- Instructions to follow
Find the line containing "Stadskliniek.nl (238, 1339)" in the material below; copy that line and all following lines exactly.

▶

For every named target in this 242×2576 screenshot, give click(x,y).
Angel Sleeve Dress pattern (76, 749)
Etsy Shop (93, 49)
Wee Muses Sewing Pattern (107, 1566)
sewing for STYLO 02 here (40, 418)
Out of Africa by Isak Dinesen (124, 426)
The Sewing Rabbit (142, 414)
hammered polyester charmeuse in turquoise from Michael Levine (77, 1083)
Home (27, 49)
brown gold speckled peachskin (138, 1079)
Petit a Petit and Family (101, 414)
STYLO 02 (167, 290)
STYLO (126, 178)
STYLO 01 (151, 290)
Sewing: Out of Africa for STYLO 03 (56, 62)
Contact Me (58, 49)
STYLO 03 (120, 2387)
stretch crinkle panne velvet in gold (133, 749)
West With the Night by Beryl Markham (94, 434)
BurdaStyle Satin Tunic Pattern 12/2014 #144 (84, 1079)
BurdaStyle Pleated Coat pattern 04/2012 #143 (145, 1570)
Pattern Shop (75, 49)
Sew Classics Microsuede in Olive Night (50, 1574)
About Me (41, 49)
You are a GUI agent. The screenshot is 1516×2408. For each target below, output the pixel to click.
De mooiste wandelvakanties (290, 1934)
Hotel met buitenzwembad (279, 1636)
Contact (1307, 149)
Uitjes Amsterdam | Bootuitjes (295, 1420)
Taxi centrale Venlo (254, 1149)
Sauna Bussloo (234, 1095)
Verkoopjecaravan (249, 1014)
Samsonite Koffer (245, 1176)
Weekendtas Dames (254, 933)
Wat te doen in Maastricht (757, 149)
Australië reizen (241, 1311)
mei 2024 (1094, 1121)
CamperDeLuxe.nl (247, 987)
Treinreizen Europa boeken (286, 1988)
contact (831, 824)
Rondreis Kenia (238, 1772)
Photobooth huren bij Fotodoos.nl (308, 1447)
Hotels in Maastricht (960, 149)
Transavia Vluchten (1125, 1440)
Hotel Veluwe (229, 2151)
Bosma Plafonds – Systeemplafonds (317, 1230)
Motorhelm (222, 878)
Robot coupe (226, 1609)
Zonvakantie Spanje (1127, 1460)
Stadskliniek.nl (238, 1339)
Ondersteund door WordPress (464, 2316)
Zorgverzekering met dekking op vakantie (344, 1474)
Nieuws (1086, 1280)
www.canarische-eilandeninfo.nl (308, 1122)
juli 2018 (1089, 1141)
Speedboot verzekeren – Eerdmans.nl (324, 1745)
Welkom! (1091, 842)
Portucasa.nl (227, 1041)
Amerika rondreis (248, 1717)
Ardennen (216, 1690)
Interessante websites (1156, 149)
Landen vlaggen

◀

- Result
Stadskliniek.nl (238, 1339)
Ondersteund door WordPress (464, 2316)
Zorgverzekering met dekking op vakantie (344, 1474)
Nieuws (1086, 1280)
www.canarische-eilandeninfo.nl (308, 1122)
juli 2018 (1089, 1141)
Speedboot verzekeren – Eerdmans.nl (324, 1745)
Welkom! (1091, 842)
Portucasa.nl (227, 1041)
Amerika rondreis (248, 1717)
Ardennen (216, 1690)
Interessante websites (1156, 149)
Landen vlaggen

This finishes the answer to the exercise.